▸ WHAT YOU ARE ASKED TO DO
In the entries below, how many lines contain "wpis"? Answer with the number and nothing else.

Page-level text extractions
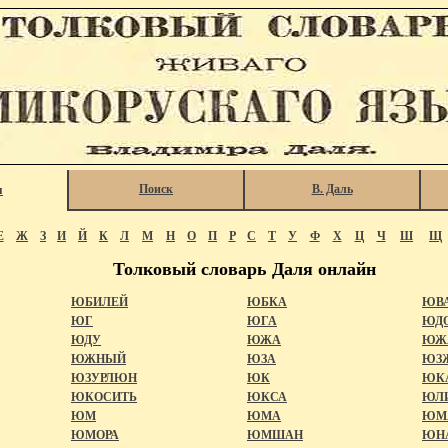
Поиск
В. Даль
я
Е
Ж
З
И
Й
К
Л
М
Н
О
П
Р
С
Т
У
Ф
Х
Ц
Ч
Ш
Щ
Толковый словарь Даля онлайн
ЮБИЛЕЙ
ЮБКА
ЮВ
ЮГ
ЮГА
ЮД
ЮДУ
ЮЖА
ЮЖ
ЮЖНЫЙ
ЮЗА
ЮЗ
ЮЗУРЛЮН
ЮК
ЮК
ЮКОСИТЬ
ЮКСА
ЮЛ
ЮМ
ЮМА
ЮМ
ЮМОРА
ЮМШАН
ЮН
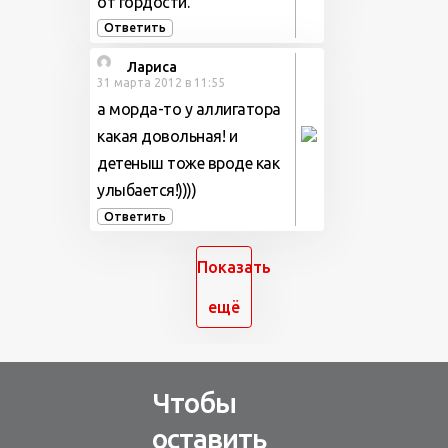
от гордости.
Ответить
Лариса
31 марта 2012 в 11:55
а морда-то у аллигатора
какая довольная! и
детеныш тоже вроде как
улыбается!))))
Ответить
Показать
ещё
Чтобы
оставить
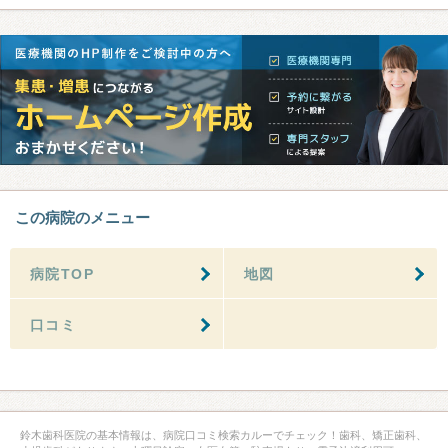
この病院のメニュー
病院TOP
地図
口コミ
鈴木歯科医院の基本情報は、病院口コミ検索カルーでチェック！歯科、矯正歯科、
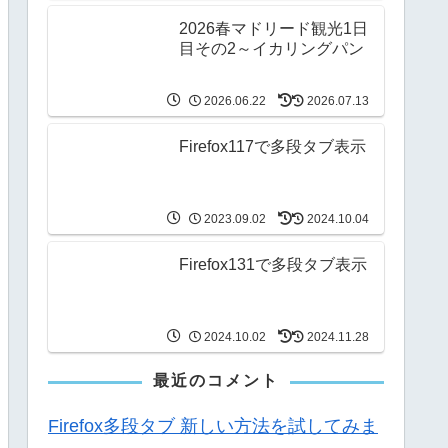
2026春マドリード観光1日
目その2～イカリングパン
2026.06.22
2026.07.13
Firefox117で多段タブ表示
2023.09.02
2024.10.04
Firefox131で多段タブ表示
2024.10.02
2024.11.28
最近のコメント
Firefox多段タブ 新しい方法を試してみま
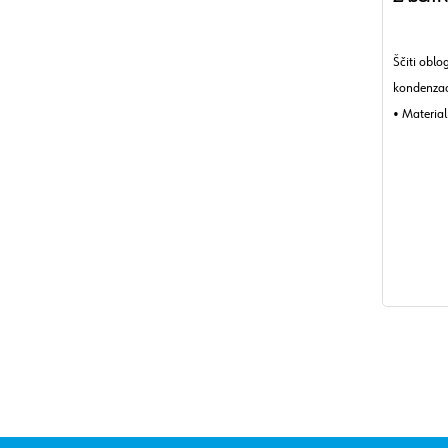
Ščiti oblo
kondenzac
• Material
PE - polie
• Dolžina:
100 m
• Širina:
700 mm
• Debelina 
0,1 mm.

==

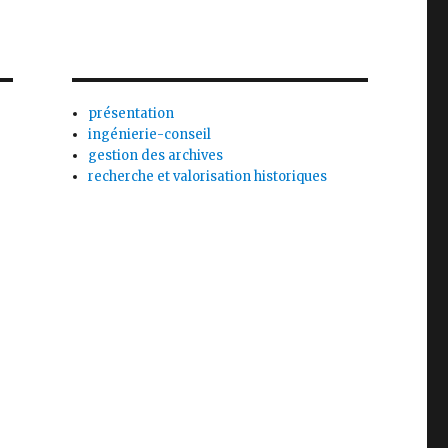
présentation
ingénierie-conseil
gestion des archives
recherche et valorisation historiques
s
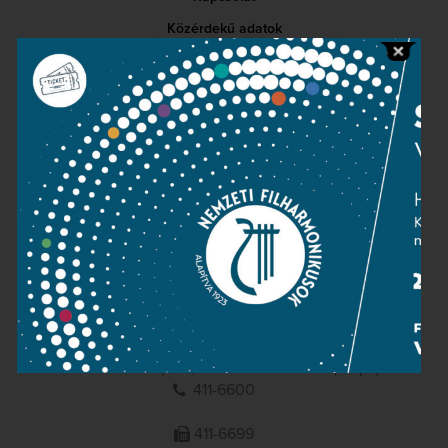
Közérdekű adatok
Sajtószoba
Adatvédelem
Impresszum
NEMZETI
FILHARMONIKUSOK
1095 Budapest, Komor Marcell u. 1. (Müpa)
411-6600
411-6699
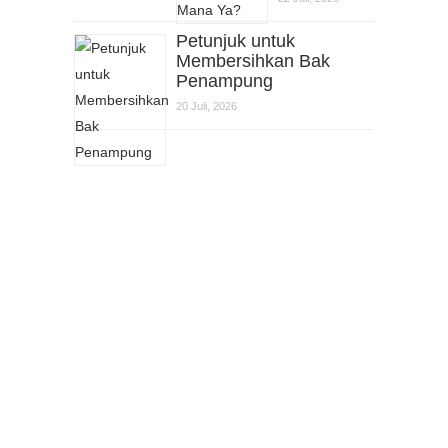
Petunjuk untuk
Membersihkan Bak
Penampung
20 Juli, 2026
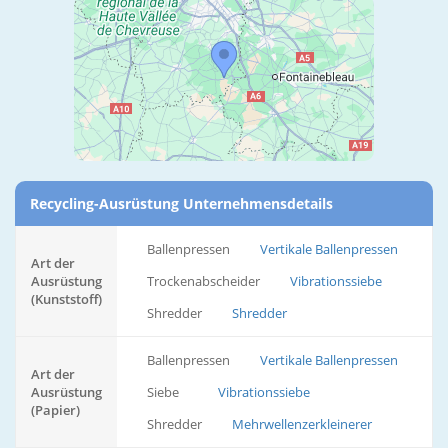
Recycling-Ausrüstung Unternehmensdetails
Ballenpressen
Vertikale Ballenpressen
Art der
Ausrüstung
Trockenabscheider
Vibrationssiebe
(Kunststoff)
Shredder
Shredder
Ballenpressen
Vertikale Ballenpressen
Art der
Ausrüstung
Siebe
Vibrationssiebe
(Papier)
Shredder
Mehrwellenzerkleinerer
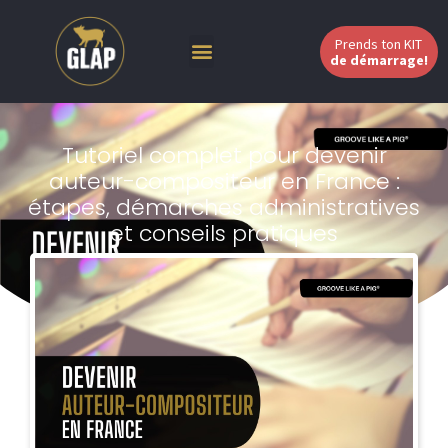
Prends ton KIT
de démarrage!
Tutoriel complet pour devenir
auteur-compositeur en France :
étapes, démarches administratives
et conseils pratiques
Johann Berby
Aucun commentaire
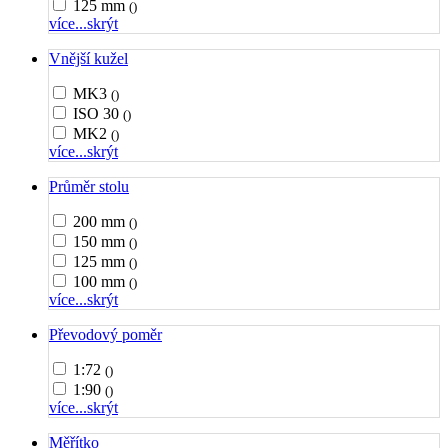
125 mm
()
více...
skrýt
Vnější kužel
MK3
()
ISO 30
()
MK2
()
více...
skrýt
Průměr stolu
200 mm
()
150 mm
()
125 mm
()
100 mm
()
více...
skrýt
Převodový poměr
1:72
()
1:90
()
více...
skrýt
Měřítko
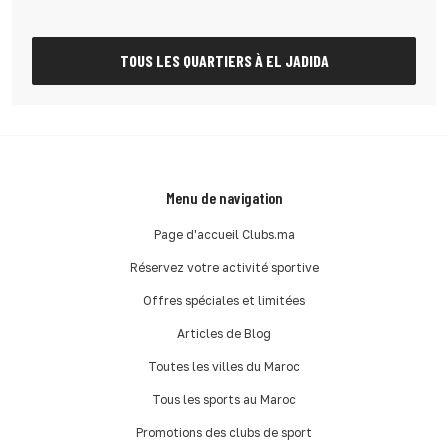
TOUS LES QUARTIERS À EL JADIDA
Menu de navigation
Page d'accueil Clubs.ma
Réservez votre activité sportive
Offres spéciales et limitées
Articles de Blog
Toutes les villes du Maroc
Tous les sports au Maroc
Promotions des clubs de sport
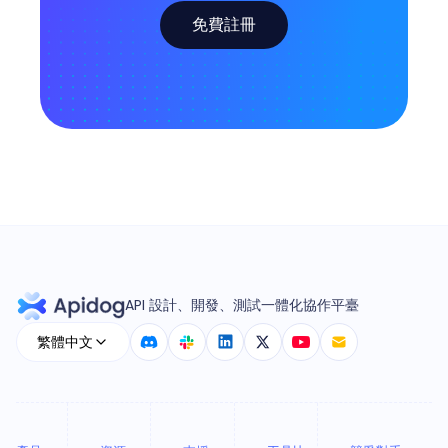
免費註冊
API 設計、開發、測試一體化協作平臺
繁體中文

==

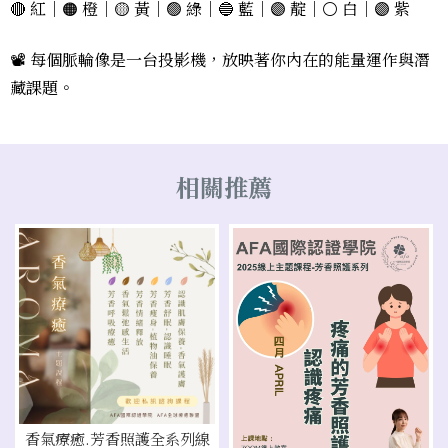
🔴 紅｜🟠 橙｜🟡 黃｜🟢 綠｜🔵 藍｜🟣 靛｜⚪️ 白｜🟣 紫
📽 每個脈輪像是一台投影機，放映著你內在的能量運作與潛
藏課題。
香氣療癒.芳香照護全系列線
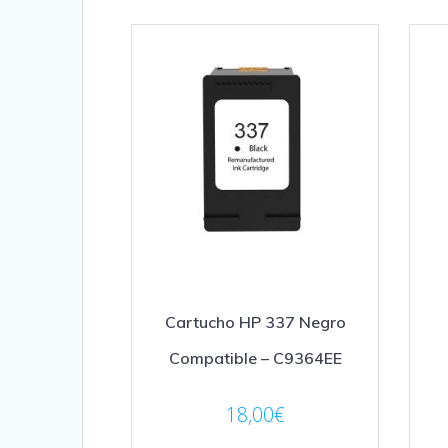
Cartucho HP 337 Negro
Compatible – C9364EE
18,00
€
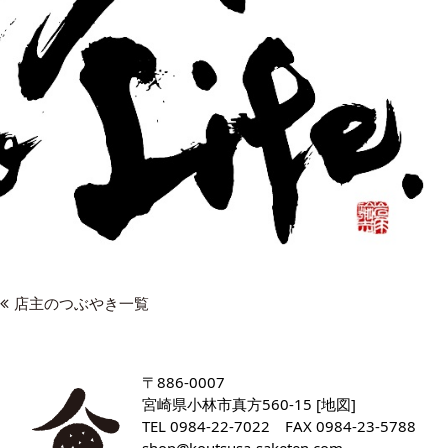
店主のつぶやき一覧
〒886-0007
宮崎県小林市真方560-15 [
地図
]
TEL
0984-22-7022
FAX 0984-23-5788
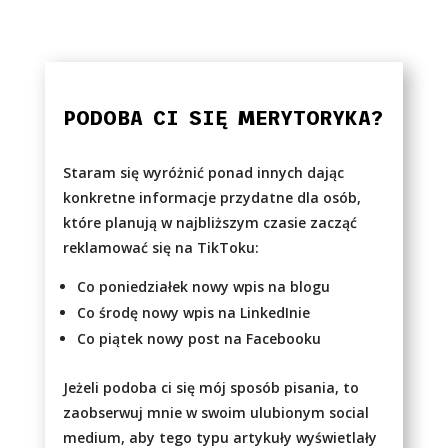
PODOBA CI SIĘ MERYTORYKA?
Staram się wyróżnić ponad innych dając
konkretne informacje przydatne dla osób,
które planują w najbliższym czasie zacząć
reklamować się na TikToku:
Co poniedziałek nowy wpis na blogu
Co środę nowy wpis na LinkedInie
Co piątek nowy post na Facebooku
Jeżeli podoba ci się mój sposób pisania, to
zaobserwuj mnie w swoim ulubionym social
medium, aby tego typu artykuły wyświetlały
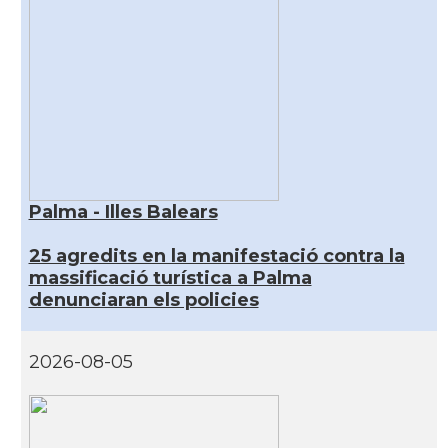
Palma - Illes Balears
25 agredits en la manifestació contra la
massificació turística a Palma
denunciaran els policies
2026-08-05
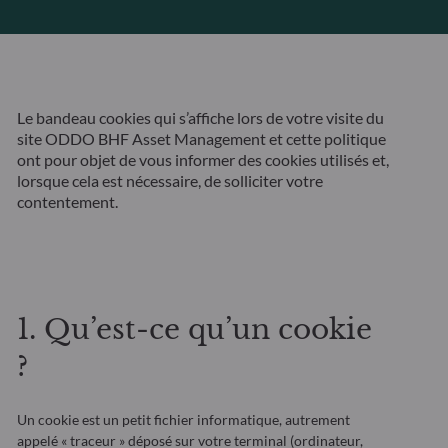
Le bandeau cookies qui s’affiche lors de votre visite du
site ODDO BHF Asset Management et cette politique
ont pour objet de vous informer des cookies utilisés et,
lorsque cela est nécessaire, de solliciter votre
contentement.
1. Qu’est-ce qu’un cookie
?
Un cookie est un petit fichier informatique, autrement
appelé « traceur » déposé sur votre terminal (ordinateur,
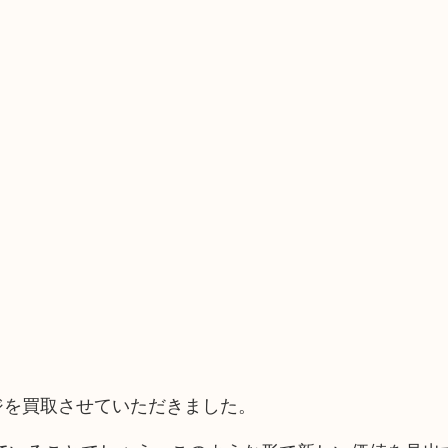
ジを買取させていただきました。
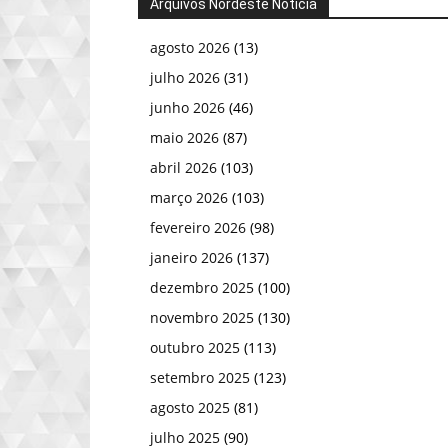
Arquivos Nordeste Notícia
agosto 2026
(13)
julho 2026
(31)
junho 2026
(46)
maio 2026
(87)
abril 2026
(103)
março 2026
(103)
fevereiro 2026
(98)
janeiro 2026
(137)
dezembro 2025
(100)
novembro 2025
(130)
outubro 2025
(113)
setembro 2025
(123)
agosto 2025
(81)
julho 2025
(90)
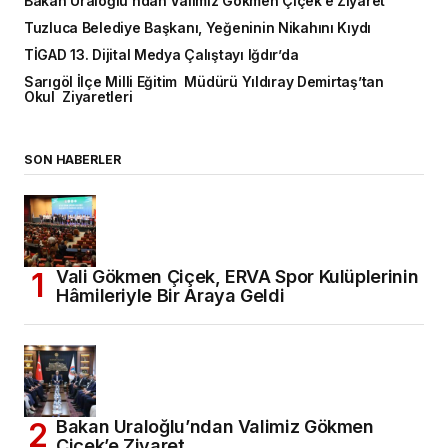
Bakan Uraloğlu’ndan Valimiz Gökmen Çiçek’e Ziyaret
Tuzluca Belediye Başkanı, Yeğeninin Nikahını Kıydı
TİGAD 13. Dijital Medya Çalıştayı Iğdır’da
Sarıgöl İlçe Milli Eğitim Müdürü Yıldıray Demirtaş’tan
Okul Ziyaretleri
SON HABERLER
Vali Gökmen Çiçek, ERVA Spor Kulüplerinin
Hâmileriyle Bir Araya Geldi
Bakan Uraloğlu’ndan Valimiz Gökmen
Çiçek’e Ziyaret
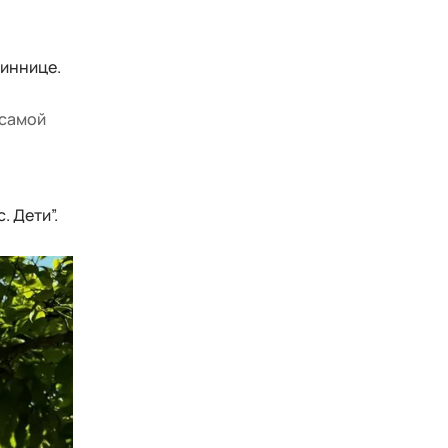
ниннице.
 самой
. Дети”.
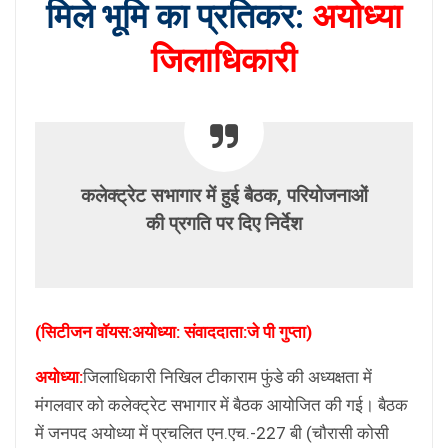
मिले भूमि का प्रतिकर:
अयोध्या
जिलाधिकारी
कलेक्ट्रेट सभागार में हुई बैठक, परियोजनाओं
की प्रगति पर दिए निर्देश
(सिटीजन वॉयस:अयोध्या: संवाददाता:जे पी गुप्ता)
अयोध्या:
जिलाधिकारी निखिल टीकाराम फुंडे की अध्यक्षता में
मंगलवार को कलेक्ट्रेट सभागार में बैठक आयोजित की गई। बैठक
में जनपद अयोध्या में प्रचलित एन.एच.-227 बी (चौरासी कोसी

▸ EXERCISE OUTPUT
2